Sharing repositories online
Overview
Teaching: 30 min
Exercises: 35 minQuestions
How can I clone a public repository to my computer?
How can I set up a public repository online?
Objectives
To get a feeling for remote repositories.
Learn how to publish a repository on the web.
Learn how to fetch and track a repository from the web.
In this episode, we will learn about putting git repositories on the web and will publish our guacamole recipe. Don’t worry, you will be able to remove it afterwards.
From our laptops to the web
So far, we have covered creating Git repositories and adding content to them**.
Everything we have creted has been local and all snapshots are saved under .git
.
If we remove .git
, we remove all Git history of a project.
But…
- What if the hard disk fails?
- What if somebody steals my laptop?
- How can we collaborate with others across the web?
Remotes
To store your git data on another computer, you use remotes.

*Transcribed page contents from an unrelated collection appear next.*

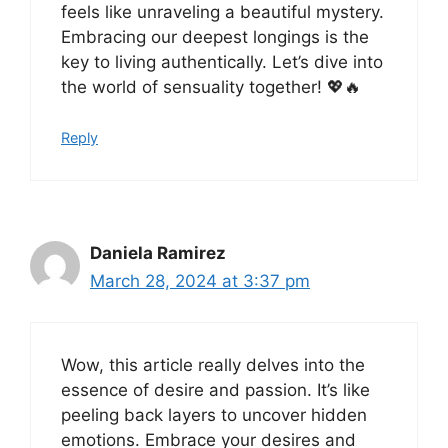
feels like unraveling a beautiful mystery.
Embracing our deepest longings is the
key to living authentically. Let’s dive into
the world of sensuality together! 💖🔥
Reply
Daniela Ramirez
March 28, 2024 at 3:37 pm
Wow, this article really delves into the
essence of desire and passion. It’s like
peeling back layers to uncover hidden
emotions. Embrace your desires and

A remote is like making another copy of your repository, but you can choose to only push the changes you want to the remote and pull the changes you need from the remote.
You might use remotes to:
- Back up your own work.
- To collaborate with other people.
There are different types of remotes:
- GitHub is a popular, closed-source commercial site.

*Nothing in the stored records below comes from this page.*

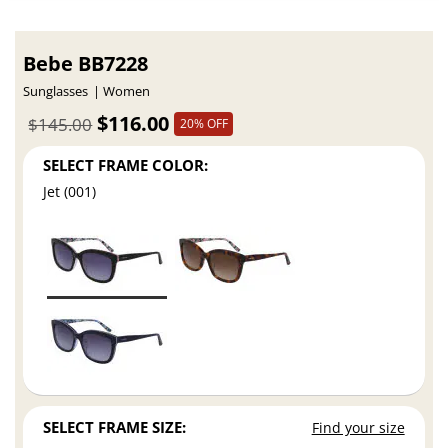
Bebe BB7228
Sunglasses
Women
$116.00
$145.00
20% OFF
SELECT FRAME COLOR:
Jet (001)
SELECT FRAME SIZE:
Find your size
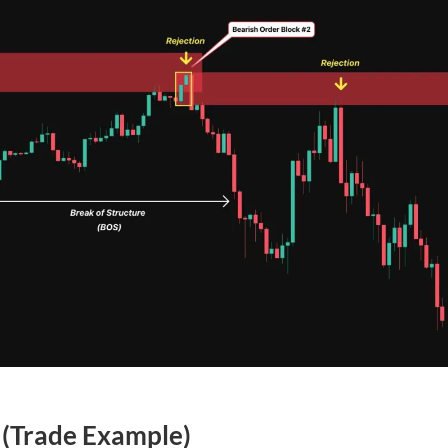
(Trade Example)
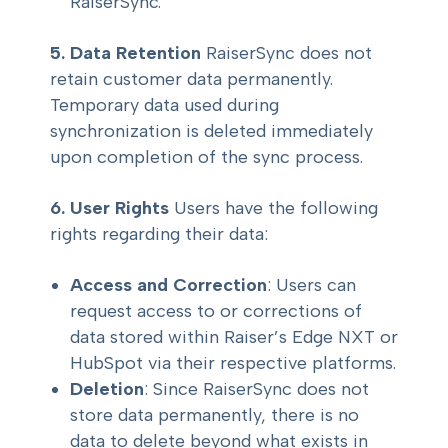
RaiserSync.
5. Data Retention
RaiserSync does not
retain customer data permanently.
Temporary data used during
synchronization is deleted immediately
upon completion of the sync process.
6. User Rights
Users have the following
rights regarding their data:
Access and Correction
: Users can
request access to or corrections of
data stored within Raiser’s Edge NXT or
HubSpot via their respective platforms.
Deletion
: Since RaiserSync does not
store data permanently, there is no
data to delete beyond what exists in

- GitLab is a popular, open-core commercial site. Many universities have their own private GitLab servers set up.
- Bitbucket is yet another popular commercial site.

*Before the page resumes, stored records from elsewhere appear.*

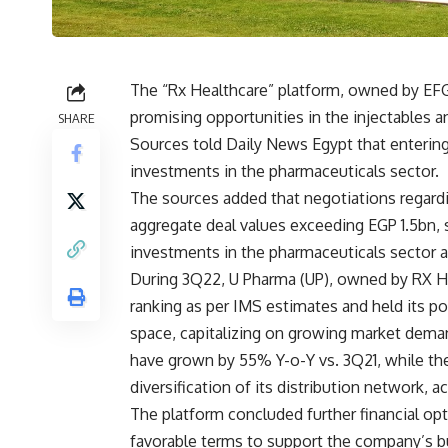
The “Rx Healthcare” platform, owned by EFG
promising opportunities in the injectables 
SHARE
Sources told Daily News Egypt that entering
investments in the pharmaceuticals sector.
The sources added that negotiations regardin
aggregate deal values exceeding EGP 1.5bn, 
investments in the pharmaceuticals sector a
During 3Q22, U Pharma (UP), owned by RX He
ranking as per IMS estimates and held its po
space, capitalizing on growing market dema
have grown by 55% Y-o-Y vs. 3Q21, while t
diversification of its distribution network, 
The platform concluded further financial op
favorable terms to support the company’s bu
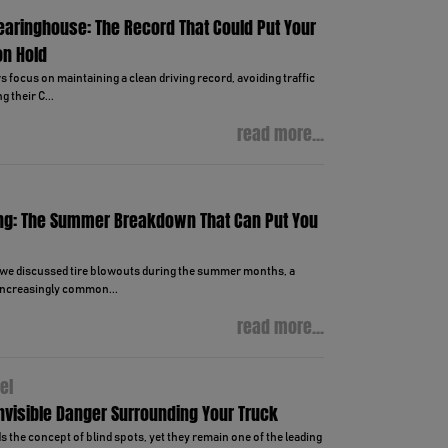
learinghouse: The Record That Could Put Your
on Hold
focus on maintaining a clean driving record, avoiding traffic
g their C...
read more...
ng: The Summer Breakdown That Can Put You
, we discussed tire blowouts during the summer months, a
ncreasingly common...
read more...
el
Invisible Danger Surrounding Your Truck
 the concept of blind spots, yet they remain one of the leading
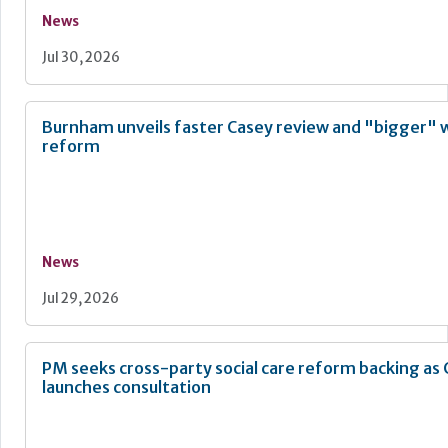
News
Jul 30, 2026
Burnham unveils faster Casey review and "bigger" 
reform
News
Jul 29, 2026
PM seeks cross-party social care reform backing as
launches consultation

- CSIRO has an enterprise bitbucket server bitbucket.csiro.au
GitHub
One option to host your repository on the web is GitHub.
GitHub is a for-profit service that hosts remote git repositories for you. It offers a nice HTML user interface to browse the repositories and handles many things very nicely.
It is free for public projects and hosting private projects costs a monthly fee (but educational discounts exist). The free part of the service has made it very popular with many open source providers.
Set up GitHub account
By now you should already have set up a GitHub account but if you haven’t, please do so here.
Cloning a repository
Once a repository is on a public service like GitHub, other people can clone (make a local copy)
of this repository and contribute changes. To clone a repository in RStudio, create a New Project,
then select “Version Control” followed by “Git”. The Repository URL can be found on GitHub using
the “Clone or download” button
and will end in .git
.
Think of cloning as downloading the .git
folder to your computer. After downloading the .git
folder, the files from the latest commit are created in your working directory. This means that you
will have the most up to date of all the files, as well as the complete Git history contained within
the repository.
We have already seen an example of a repository on GitHub, let’s clone it and explore
Challenge 1
Create a new RStudio project that clones the example repository we looked at earlier. Using the tools you have learned within RStudio, explore the repository to answer the following questions:
- How many files are now in your working directory?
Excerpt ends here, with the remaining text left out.